==== EXTRACTED INFORMATION

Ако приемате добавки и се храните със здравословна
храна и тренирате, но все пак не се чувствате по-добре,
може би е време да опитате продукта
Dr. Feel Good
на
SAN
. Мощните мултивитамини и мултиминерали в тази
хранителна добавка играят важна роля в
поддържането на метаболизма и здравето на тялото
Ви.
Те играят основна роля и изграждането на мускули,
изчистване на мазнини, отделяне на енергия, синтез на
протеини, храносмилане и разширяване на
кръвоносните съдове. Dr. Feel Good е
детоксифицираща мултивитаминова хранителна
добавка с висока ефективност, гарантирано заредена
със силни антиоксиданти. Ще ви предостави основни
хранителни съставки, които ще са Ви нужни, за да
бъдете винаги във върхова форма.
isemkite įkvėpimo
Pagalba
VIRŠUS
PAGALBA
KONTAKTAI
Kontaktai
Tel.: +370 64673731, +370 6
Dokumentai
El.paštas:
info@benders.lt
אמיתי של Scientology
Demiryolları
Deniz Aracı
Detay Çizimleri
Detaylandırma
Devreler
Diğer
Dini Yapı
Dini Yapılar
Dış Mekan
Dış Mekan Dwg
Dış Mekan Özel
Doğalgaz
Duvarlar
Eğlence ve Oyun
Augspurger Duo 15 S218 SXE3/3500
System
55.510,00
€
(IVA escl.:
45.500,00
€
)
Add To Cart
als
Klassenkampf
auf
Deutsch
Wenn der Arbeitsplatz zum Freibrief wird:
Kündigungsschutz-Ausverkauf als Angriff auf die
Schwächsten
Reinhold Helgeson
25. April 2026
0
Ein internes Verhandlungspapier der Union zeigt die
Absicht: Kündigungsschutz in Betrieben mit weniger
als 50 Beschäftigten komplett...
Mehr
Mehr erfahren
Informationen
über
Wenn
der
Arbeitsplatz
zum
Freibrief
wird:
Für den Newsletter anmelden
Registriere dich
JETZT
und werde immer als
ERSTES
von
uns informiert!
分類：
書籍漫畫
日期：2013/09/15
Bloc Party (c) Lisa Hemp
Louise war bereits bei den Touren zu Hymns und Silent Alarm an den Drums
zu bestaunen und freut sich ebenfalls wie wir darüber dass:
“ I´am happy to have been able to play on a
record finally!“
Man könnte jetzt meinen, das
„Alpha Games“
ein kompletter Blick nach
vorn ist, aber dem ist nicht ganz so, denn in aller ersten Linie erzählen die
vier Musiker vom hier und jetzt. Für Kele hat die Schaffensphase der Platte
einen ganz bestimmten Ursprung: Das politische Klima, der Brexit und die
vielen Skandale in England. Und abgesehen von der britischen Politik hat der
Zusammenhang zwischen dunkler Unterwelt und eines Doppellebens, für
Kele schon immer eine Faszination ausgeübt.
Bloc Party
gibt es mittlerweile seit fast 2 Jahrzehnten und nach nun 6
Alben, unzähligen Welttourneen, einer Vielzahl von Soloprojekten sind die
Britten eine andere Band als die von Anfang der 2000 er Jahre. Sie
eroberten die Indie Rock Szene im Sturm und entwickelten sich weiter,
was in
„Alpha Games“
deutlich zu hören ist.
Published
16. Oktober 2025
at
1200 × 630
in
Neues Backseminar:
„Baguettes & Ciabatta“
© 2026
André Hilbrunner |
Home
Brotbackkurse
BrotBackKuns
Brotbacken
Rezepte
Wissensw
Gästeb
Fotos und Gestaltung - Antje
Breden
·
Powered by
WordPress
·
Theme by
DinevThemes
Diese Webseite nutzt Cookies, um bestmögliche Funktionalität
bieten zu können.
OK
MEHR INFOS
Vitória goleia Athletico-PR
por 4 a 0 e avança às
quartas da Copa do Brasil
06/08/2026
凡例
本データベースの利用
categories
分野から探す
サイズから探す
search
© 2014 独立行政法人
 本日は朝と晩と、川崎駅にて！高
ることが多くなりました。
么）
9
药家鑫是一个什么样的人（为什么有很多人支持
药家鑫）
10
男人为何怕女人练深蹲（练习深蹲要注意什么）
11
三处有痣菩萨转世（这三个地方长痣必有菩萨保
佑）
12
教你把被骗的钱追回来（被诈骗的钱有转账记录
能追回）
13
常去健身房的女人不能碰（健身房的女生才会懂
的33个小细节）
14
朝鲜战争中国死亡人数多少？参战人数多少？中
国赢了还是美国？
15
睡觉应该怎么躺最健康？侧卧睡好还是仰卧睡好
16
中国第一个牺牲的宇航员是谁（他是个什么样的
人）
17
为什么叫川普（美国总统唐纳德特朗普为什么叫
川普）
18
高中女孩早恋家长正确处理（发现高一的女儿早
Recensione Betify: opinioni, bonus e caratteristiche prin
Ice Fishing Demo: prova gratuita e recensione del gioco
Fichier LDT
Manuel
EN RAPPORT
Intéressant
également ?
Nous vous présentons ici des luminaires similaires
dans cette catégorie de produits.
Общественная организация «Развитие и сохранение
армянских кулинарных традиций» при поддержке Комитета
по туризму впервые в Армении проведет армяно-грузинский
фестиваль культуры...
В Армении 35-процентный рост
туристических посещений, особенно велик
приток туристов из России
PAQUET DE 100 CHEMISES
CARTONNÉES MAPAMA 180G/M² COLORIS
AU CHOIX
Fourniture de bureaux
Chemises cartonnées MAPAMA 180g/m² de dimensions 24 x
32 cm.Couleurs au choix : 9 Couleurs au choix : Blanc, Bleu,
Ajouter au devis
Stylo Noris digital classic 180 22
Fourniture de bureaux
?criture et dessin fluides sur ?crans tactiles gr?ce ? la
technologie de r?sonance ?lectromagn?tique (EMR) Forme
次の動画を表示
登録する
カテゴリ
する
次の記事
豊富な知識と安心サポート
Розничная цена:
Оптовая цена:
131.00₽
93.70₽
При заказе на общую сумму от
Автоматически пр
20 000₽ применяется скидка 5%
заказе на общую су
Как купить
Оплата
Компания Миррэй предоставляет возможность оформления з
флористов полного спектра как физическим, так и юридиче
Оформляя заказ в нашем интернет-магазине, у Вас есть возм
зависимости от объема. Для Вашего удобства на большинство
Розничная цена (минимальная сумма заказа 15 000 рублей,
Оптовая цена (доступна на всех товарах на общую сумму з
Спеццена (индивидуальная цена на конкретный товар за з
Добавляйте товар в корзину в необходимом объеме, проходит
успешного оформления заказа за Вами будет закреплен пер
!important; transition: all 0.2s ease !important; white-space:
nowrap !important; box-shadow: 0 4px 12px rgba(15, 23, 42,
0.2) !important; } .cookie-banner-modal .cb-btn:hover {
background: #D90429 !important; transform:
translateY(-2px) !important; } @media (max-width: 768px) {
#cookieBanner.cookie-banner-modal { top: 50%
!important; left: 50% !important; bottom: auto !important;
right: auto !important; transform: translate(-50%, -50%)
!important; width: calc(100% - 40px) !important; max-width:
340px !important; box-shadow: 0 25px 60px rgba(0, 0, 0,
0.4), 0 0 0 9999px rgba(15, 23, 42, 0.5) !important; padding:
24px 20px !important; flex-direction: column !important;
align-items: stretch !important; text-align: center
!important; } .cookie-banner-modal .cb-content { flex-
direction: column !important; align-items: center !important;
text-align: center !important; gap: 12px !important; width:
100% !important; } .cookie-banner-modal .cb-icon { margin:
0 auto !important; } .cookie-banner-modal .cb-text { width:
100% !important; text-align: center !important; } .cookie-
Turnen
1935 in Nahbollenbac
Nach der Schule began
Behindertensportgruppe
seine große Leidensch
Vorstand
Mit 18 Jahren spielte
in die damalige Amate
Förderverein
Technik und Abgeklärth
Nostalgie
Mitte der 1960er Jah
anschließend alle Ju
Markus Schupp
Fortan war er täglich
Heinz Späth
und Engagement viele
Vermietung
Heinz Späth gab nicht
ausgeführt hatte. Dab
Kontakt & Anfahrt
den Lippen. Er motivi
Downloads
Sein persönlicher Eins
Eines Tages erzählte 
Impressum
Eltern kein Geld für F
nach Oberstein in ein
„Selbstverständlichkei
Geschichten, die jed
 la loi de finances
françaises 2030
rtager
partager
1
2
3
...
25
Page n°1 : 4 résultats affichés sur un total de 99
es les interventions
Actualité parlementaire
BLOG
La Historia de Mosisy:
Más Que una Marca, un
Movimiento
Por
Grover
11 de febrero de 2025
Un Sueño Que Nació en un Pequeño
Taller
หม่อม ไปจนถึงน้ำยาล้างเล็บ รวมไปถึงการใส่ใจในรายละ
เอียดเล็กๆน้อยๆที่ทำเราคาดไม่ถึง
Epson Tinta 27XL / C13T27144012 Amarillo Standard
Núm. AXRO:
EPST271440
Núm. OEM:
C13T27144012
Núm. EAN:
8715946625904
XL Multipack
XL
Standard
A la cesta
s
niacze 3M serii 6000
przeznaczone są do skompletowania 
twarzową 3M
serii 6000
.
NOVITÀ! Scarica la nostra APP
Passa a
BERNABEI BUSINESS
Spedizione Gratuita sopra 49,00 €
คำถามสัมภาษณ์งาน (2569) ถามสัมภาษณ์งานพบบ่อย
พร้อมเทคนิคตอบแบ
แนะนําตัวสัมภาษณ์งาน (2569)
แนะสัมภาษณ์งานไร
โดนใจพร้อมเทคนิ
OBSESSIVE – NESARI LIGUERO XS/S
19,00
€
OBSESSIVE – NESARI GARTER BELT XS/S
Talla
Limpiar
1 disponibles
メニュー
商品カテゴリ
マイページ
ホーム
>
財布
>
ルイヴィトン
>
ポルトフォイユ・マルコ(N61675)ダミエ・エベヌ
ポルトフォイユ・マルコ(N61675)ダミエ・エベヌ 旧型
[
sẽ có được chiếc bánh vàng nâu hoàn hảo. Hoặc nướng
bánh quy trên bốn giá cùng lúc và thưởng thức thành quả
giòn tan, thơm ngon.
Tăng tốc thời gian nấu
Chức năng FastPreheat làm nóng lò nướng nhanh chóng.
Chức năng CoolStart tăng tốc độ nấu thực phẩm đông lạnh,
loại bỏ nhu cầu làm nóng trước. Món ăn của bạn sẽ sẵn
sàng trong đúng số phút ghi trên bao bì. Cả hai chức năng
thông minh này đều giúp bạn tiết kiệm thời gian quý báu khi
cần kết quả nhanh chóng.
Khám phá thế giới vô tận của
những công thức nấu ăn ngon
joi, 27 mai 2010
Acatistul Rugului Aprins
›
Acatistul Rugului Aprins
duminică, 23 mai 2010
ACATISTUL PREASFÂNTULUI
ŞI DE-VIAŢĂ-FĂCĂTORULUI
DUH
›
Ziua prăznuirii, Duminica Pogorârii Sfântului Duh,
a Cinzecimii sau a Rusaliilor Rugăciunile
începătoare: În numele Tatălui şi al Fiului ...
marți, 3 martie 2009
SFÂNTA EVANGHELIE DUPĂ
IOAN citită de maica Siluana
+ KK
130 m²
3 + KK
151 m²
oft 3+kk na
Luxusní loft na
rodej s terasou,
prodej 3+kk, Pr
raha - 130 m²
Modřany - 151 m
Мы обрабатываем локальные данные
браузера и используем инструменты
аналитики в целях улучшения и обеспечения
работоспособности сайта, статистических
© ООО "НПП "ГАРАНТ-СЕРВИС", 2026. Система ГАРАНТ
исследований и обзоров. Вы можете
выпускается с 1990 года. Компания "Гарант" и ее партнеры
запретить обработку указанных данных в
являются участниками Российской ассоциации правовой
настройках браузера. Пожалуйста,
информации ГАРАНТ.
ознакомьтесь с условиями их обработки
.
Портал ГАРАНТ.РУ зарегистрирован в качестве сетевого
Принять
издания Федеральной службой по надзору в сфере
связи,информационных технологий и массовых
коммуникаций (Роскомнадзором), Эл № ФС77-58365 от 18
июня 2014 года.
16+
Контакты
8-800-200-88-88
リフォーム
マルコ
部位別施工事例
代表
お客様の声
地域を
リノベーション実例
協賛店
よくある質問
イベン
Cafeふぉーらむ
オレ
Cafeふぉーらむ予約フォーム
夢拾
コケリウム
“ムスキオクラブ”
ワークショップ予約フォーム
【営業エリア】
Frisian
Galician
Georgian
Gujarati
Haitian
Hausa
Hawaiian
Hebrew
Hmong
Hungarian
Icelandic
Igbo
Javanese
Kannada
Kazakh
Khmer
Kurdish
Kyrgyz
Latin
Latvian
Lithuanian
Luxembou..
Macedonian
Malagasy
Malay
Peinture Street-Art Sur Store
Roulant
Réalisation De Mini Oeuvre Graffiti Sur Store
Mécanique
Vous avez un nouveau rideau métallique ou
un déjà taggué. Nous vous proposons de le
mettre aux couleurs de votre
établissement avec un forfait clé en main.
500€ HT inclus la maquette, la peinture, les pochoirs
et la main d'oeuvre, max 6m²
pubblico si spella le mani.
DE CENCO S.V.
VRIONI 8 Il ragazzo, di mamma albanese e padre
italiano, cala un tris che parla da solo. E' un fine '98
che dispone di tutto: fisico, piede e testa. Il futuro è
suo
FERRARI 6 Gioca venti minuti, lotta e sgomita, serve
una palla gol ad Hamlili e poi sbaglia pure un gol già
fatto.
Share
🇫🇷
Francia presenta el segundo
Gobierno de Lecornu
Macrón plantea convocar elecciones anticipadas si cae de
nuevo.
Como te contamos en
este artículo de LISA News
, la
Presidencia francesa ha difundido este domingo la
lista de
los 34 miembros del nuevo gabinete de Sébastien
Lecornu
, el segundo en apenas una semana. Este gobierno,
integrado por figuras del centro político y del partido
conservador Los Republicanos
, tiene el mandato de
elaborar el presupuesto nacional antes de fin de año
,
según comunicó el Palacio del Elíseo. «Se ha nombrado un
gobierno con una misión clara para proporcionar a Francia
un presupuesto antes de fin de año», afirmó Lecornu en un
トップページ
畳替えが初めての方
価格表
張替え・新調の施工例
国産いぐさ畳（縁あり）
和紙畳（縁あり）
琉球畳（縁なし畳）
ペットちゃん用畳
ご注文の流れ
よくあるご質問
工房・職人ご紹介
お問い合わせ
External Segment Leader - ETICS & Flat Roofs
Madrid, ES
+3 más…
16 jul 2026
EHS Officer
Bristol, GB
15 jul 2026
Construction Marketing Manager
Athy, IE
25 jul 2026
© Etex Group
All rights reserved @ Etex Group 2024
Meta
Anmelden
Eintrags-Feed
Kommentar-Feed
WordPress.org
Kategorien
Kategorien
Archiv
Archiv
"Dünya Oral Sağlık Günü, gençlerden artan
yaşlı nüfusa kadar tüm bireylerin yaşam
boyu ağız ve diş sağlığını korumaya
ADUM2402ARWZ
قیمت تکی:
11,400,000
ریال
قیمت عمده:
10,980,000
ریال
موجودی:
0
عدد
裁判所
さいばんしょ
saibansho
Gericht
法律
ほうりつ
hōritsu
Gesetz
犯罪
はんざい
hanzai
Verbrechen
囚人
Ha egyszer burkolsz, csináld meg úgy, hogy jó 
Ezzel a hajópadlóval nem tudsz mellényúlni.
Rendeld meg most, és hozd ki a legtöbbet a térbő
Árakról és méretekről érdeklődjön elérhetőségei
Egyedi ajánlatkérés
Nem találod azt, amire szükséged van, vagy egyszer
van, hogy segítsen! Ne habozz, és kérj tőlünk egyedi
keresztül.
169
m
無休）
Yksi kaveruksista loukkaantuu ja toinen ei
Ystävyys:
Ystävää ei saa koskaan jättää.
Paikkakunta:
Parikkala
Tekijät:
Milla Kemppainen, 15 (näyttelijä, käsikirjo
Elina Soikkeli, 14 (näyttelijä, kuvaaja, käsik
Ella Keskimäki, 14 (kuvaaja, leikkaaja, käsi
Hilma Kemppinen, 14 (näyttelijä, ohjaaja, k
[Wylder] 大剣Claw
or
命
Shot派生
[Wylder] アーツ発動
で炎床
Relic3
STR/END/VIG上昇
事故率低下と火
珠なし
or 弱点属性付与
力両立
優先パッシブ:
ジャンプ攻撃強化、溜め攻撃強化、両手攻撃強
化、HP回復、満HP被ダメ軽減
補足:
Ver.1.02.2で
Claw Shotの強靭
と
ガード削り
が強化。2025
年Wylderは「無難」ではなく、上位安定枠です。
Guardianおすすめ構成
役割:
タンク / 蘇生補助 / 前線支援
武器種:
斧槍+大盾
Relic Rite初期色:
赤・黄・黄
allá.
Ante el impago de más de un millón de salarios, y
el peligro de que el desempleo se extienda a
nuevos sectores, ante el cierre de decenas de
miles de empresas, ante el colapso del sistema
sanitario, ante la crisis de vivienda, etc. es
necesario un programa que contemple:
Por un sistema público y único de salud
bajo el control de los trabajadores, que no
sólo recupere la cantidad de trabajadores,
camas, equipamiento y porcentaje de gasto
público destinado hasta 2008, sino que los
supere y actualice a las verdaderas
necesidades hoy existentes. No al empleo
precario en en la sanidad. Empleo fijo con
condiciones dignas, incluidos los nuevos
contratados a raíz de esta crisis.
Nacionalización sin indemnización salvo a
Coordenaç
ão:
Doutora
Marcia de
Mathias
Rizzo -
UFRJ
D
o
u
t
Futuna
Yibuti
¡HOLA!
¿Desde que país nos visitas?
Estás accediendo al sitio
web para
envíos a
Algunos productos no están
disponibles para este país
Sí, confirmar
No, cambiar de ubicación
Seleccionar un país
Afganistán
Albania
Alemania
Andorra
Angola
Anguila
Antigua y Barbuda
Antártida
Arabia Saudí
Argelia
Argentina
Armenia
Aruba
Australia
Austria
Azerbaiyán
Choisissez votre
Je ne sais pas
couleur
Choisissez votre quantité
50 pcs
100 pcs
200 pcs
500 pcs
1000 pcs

========

_WORK INSTRUCTIONS_.
Start at the first line of the data above. Stop after the line containing "изчистване на мазнини, отделяне", reproducing each line exactly and adding nothing.

_TASK RESPONSE_.
Ако приемате добавки и се храните със здравословна
храна и тренирате, но все пак не се чувствате по-добре,
може би е време да опитате продукта
Dr. Feel Good
на
SAN
. Мощните мултивитамини и мултиминерали в тази
хранителна добавка играят важна роля в
поддържането на метаболизма и здравето на тялото
Ви.
Те играят основна роля и изграждането на мускули,
изчистване на мазнини, отделяне на енергия, синтез на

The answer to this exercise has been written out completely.